We try to avoid the use of this fixed-geometry spinup as far as possible; therefore the dynamic spinup tries to shorten the spinup period for two special cases. The special cases refer to the matching of the target area: first if the modeled glacier area is too small even when the glacier is close to growing outside the domain boundary and second if the modeled glacier area is too large even when we start from an ice-free glacier surface. In the case of a shortened period we add a fixed-geometry spinup at the beginning to ensure a smooth evolution of total volume and area with no jumps due to the changing number of glaciers. With this strategy OGGM regional dynamically initializes 171 glaciers (53.9 %), covering 136.8 km² (90.7 %), in 1979 and shortens the start year of the dynamic spinup to 1988 and 1996 for 39 glaciers (12.3 %), covering 6 km² (4 %) and 4.3 km² (2.9 %), respectively (see Fig. S5).

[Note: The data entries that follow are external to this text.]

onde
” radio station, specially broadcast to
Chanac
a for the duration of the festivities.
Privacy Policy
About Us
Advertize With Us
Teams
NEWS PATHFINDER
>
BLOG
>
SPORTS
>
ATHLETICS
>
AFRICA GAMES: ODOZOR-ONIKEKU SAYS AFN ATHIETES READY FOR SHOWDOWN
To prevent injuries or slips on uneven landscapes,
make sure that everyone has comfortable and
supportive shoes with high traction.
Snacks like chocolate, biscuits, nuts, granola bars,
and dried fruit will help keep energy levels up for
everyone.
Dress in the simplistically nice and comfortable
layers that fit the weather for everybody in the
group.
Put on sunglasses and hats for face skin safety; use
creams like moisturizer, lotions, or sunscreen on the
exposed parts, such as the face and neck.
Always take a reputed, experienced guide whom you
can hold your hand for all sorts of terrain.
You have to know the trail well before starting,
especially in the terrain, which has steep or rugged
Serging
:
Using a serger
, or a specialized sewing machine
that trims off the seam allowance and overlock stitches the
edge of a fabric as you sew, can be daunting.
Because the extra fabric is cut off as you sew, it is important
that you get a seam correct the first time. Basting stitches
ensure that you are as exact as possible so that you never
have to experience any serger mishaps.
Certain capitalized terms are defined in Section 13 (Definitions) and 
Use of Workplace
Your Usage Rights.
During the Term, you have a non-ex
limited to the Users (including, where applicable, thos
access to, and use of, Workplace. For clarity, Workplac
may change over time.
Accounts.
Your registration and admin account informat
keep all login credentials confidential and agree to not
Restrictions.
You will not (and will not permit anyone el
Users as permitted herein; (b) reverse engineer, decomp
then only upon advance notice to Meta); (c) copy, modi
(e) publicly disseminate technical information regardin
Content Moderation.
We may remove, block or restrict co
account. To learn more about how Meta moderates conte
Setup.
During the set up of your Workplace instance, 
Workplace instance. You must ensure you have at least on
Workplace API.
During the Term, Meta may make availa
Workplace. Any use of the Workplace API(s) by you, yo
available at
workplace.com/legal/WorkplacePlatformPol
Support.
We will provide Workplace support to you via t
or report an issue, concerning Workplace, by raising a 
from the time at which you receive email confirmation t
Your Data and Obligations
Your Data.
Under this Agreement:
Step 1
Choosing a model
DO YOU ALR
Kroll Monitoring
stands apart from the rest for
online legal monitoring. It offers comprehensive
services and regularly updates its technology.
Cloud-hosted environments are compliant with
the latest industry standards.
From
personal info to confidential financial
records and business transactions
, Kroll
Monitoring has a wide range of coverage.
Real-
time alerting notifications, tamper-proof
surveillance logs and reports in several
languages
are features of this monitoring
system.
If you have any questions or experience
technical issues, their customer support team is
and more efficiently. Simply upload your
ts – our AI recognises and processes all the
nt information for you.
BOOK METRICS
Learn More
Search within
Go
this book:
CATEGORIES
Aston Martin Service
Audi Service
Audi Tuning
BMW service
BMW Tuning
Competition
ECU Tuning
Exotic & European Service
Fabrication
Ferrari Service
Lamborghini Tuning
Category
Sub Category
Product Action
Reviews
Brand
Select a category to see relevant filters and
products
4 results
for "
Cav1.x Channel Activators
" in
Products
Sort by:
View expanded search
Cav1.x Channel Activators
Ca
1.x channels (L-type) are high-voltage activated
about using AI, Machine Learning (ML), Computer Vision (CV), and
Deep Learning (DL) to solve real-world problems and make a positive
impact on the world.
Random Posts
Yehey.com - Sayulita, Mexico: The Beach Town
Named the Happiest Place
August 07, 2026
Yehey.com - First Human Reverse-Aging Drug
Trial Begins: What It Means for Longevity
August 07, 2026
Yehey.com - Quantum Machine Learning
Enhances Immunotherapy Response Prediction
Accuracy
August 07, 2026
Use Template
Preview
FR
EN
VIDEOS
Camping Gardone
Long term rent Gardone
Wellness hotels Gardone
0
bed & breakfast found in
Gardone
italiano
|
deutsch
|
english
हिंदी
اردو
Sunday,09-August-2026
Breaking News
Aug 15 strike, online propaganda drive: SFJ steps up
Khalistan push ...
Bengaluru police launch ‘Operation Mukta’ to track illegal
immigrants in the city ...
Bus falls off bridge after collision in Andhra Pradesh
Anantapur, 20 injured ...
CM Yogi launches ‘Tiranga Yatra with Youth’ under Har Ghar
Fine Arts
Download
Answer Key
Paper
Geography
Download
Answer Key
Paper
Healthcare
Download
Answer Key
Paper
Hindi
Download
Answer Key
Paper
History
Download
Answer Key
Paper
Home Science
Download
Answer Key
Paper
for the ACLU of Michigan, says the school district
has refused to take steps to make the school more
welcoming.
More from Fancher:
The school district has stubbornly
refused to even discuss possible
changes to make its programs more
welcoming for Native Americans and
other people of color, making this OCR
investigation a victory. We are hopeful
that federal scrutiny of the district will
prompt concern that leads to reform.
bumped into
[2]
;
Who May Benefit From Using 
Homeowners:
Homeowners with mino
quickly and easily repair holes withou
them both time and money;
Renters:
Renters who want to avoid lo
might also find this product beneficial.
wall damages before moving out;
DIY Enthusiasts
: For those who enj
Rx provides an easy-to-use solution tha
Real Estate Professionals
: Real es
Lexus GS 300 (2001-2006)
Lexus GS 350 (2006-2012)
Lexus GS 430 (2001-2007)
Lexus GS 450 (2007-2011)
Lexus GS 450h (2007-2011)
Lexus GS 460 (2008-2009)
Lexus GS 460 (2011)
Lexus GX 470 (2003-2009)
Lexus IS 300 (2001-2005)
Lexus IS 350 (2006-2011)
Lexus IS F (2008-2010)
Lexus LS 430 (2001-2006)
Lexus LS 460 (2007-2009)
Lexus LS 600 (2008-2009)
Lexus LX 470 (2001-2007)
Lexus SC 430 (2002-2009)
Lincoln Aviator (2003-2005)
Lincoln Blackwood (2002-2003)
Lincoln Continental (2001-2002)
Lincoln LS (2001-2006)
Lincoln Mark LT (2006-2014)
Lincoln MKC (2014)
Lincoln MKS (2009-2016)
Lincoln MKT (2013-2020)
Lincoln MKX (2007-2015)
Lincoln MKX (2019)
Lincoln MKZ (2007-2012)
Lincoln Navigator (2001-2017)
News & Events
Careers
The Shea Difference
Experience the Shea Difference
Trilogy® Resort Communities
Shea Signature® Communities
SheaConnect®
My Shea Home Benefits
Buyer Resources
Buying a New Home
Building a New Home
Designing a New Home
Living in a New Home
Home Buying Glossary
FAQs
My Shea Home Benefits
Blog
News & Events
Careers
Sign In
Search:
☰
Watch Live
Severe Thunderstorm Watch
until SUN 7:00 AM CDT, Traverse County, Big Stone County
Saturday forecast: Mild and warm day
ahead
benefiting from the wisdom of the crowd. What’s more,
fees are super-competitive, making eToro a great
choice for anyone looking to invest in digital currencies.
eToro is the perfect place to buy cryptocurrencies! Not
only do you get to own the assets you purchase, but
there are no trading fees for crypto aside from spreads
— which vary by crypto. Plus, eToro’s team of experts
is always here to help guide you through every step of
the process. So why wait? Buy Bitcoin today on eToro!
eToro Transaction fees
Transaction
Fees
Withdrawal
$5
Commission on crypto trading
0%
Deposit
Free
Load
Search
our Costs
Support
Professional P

To showcase the advantages of the dynamic spinup over the static spinup we also conducted a run using the same regional observations as OGGM regional but only using a static spinup. Especially when comparing the model performance in the past, we see that the static spinup performs worse in matching the observations used for evaluation (see Fig. S11). Further, the dynamic spinup brings the modeled specific mass balance closer to the observed specific mass balance from WGMS in the period of 2000 to 2020 (see Table A1). All this enhances our confidence that this new calibration and initialization methodology provides significant added value.